Background.

- ‘Looked like a wax doll on a sunny day‘ is a quotation from Sketches by Boz, Tales, Chapter 1 (The Boarding-House).
- Sketches by Boz is a collection of short pieces written by Charles Dickens and published as a two-volume collected work in 1836.
Context.
Quotation describing the appearance of Mrs. Tibbs, who runs a boarding house in Great Coram Street in the Bloomsbury area of London. Mrs. Tibbs, is red from preparing a dinner for all of her six guests.
Mrs. Tibbs has taken six lodgers into her establishment. One group are three single men, Mr. Simpson, Mr. Septimus Hicks and a Mr. Calton. A second group is a middle-aged widow, Mrs. Maplesone, and her two daughters, Matilda and Julia. Both are in their twenties, and also both single.

Source.
Taken from the following passage in the sketch The Boarding-House.

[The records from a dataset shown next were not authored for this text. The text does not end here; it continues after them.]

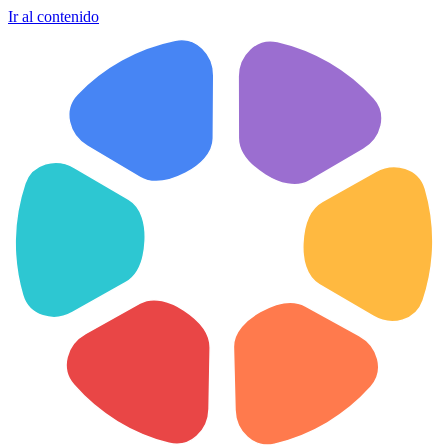
Ir al contenido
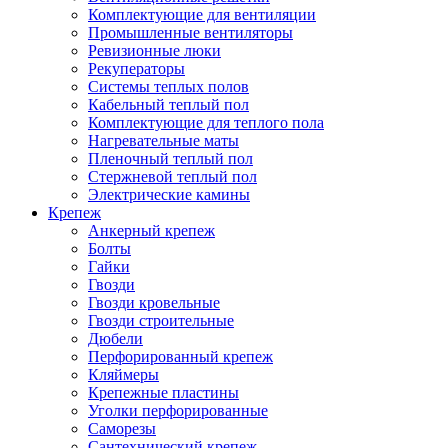
Комплектующие для вентиляции
Промышленные вентиляторы
Ревизионные люки
Рекуператоры
Системы теплых полов
Кабельный теплый пол
Комплектующие для теплого пола
Нагревательные маты
Пленочный теплый пол
Стержневой теплый пол
Электрические камины
Крепеж
Анкерный крепеж
Болты
Гайки
Гвозди
Гвозди кровельные
Гвозди строительные
Дюбели
Перфорированный крепеж
Кляймеры
Крепежные пластины
Уголки перфорированные
Саморезы
Сантехнический крепеж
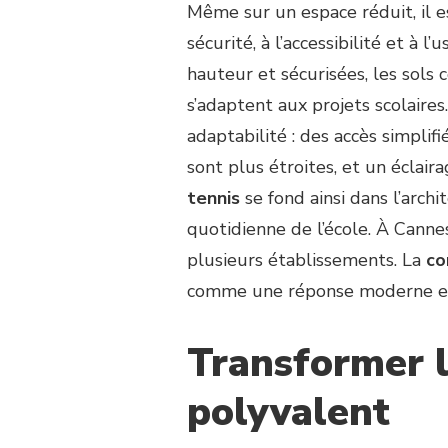
Même sur un espace réduit, il e
sécurité, à l’accessibilité et à l
hauteur et sécurisées, les sols 
s’adaptent aux projets scolaires
adaptabilité : des accès simpli
sont plus étroites, et un éclai
tennis
se fond ainsi dans l’archi
quotidienne de l’école. À Canne
plusieurs établissements. La
co
comme une réponse moderne et 
Transformer l
polyvalent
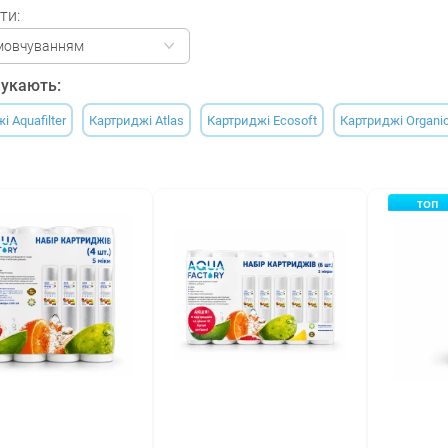
ти:
мовчуванням
укають:
 Aquafilter
Картриджі Atlas
Картриджі Ecosoft
Картриджі Organi
ТОП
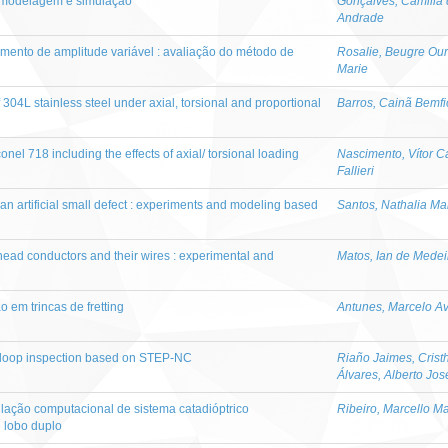
 : modelagem e simulação
Gonçalves, Camilla
Andrade
amento de amplitude variável : avaliação do método de
Rosalie, Beugre Ou
Marie
f 304L stainless steel under axial, torsional and proportional
Barros, Cainã Bemfi
onel 718 including the effects of axial/ torsional loading
Nascimento, Vítor C
Fallieri
h an artificial small defect : experiments and modeling based
Santos, Nathalia M
erhead conductors and their wires : experimental and
Matos, Ian de Medei
o em trincas de fretting
Antunes, Marcelo Av
d-loop inspection based on STEP-NC
Riaño Jaimes, Crist
Álvares, Alberto Jos
lação computacional de sistema catadióptrico
Ribeiro, Marcello M
e lobo duplo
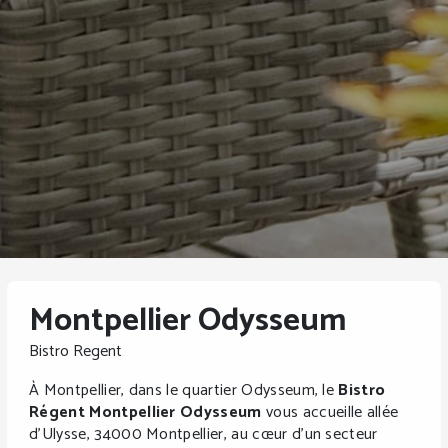
Montpellier Odysseum
Bistro Regent
À Montpellier, dans le quartier Odysseum, le
Bistro
Régent Montpellier Odysseum
vous accueille allée
d’Ulysse, 34000 Montpellier, au cœur d’un secteur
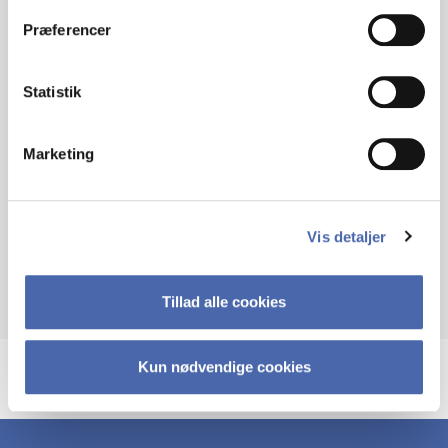
MANAGEMENT
Præferencer
THROUGH A
Statistik
SYSTEMATIC REVIEW
Marketing
Link to the publication here
Vis detaljer
Tillad alle cookies
Kun nødvendige cookies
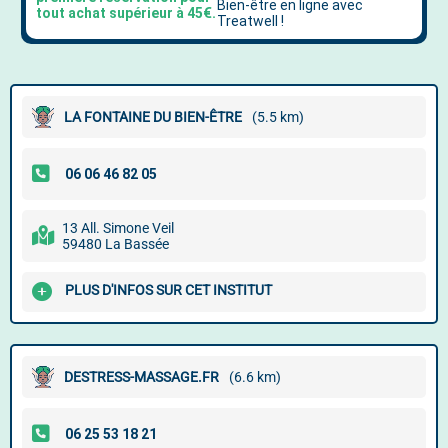
LA FONTAINE DU BIEN-ÊTRE
(5.5 km)
13 All. Simone Veil
59480 La Bassée
PLUS D'INFOS SUR CET INSTITUT
DESTRESS-MASSAGE.FR
(6.6 km)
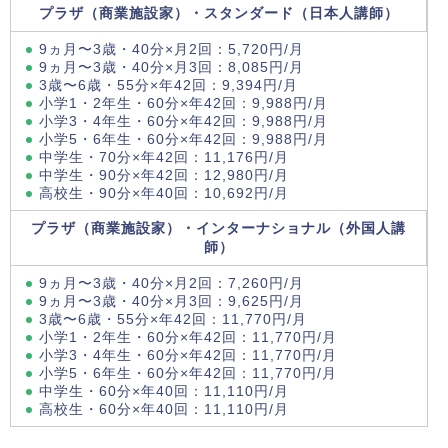
プラザ（商業施設家）・スタンダード（日本人講師）
9ヵ月〜3歳・40分×月2回：5,720円/月
9ヵ月〜3歳・40分×月3回：8,085円/月
3歳〜6歳・55分×年42回：9,394円/月
小学1・2年生・60分×年42回：9,988円/月
小学3・4年生・60分×年42回：9,988円/月
小学5・6年生・60分×年42回：9,988円/月
中学生・70分×年42回：11,176円/月
中学生・90分×年42回：12,980円/月
高校生・90分×年40回：10,692円/月
プラザ（商業施設家）・インターナショナル（外国人講
師）
9ヵ月〜3歳・40分×月2回：7,260円/月
9ヵ月〜3歳・40分×月3回：9,625円/月
3歳〜6歳・55分×年42回：11,770円/月
小学1・2年生・60分×年42回：11,770円/月
小学3・4年生・60分×年42回：11,770円/月
小学5・6年生・60分×年42回：11,770円/月
中学生・60分×年40回：11,110円/月
高校生・60分×年40回：11,110円/月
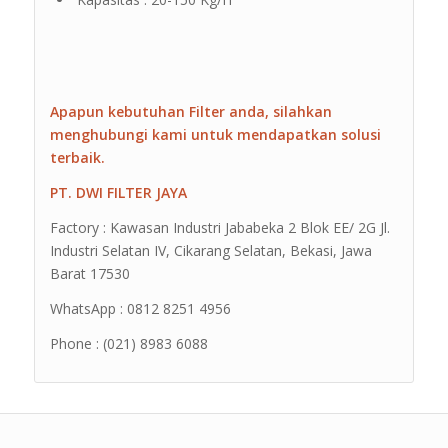
Apapun kebutuhan Filter anda, silahkan
menghubungi kami untuk mendapatkan solusi
terbaik.
PT. DWI FILTER JAYA
Factory : Kawasan Industri Jababeka 2 Blok EE/ 2G Jl.
Industri Selatan IV, Cikarang Selatan, Bekasi, Jawa
Barat 17530
WhatsApp : 0812 8251 4956
Phone : (021) 8983 6088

‘Mrs. Maplesone and the Miss Maplesones, Mr. Hicks. Mr. Hicks—Mrs. Maplesone and the Miss Maplesones,’ said Mrs. Tibbs, with a very red face, for she had been superintending the cooking operations below stairs, and looked like a wax doll on a sunny day. ‘Mr. Simpson, I beg your pardon—Mr. Simpson—Mrs. Maplesone and the Miss Maplesones’—and vice versâ. The gentlemen immediately began to slide about with much politeness, and to look as if they wished their arms had been legs, so little did they know what to do with them. The ladies smiled, curtseyed, and glided into chairs, and dived for dropped pocket-handkerchiefs: the gentlemen leant against two of the curtain-pegs; Mrs. Tibbs went through an admirable bit of serious pantomime with a servant who had come up to ask some question about the fish-sauce; and then the two young ladies looked at each other; and everybody else appeared to discover something very attractive in the pattern of the fender.